Exercise input -
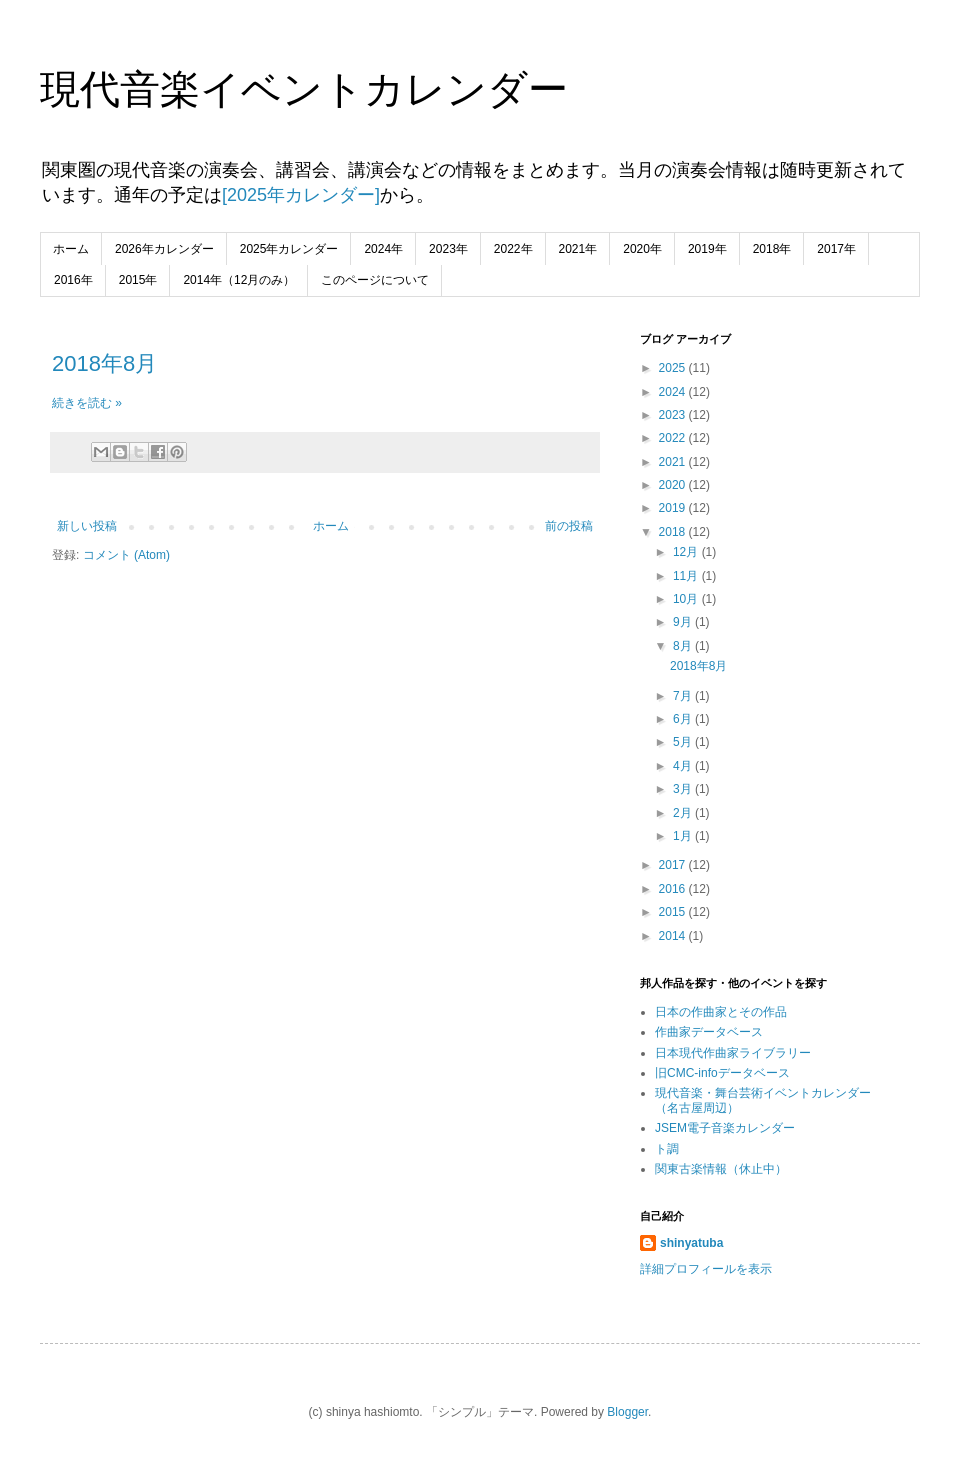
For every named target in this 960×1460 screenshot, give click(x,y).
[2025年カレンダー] (301, 195)
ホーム (71, 249)
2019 (674, 508)
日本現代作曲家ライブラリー (733, 1053)
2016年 (73, 280)
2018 (674, 532)
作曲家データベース (709, 1032)
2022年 (513, 249)
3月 (684, 789)
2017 (674, 865)
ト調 (667, 1149)
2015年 (138, 280)
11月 (687, 576)
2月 (684, 813)
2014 (674, 936)
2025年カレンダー (289, 249)
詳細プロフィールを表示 (706, 1269)
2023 (674, 415)
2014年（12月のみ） (239, 280)
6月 (684, 719)
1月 (684, 836)
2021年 (578, 249)
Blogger (627, 1412)
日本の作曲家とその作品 (721, 1012)
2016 (674, 889)
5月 (684, 742)
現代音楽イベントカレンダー (304, 89)
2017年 (836, 249)
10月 (687, 599)
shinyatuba (691, 1243)
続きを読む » (87, 403)
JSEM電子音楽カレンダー (725, 1128)
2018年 (772, 249)
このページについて (375, 280)
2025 (674, 368)
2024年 (383, 249)
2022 (674, 438)
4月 (684, 766)
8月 (684, 646)
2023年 (448, 249)
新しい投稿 (87, 526)
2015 (674, 912)
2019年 (707, 249)
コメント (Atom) (126, 555)
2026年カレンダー (164, 249)
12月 (687, 552)
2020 (674, 485)
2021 (674, 462)
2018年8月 (104, 363)
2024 (674, 392)
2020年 (642, 249)
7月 (684, 696)
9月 (684, 622)
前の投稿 (569, 526)
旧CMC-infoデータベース (722, 1073)
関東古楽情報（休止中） (721, 1169)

Problem -
No line before the one with "2026年カレンダー (164, 249)" belongs in the answer; copy that line and the rest of the records exactly.

Result for this exercise -
2026年カレンダー (164, 249)
12月 (687, 552)
2020 (674, 485)
2021 (674, 462)
2018年8月 (104, 363)
2024 (674, 392)
2020年 (642, 249)
7月 (684, 696)
9月 (684, 622)
前の投稿 (569, 526)
旧CMC-infoデータベース (722, 1073)
関東古楽情報（休止中） (721, 1169)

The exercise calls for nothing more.